Optimization is central to all of machine learning, and can broadly be classified as non-convex and convex. In deep learning, the former is always needed at train time, when looking for parameters that will minimize some empirical loss. The latter is crucial for advanced deep learning problems in which basic loss functions such as mean squared error or cross-entropy are not adequate.

This seminar will look at advanced loss functions for deep learning and at the convex optimization problems these entail.

Contents:

- Convex functions and convex conjugates
- Linear Programming
- Duality
- f-divergences
- Donsker-Varadhan representation
- Integral probability metrics
- Kantorovich-Rubinstein representation
- Maximum mean discrepancy, energy distance and their equivalence

We will also study practical applications of all of these concepts in modern deep learning.

Main textbooks:

- Boyd, Vandenberghe: Convex Optimization
- Peyre, Cuturi: Computational Optimal Transport

## Prerequisites

Participants should be familiar with the basics of deep learning, and be interested in understanding and presenting somewhat to fairly theoretical papers.
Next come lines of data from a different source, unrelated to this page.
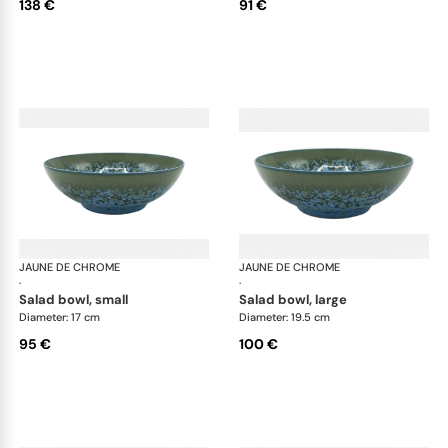
138 €
91 €
JAUNE DE CHROME
Nymphéa
JAUNE DE CHROME
Ny
·
·
salad bowl, small
salad bowl, large
Diameter: 17 cm
Diameter: 19.5 cm
95 €
100 €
## Eligibility for your degree

This is a "MSc Pflichtseminar" in the Physics MSc program. Participants are expected to give a presentation and prepare a written report to earn 6CP. Students from other courses or programs who do not want to write a report can earn 2CP by giving a presentation only. Participants are required to attend all presentations.

## Registering

Just drop in for an overview of the topics at 16h15 on Monday, April 17th, 2023 in seminar room 11 of Mathematikon, INF 205.

Future time slots will be agreed amongst the participants.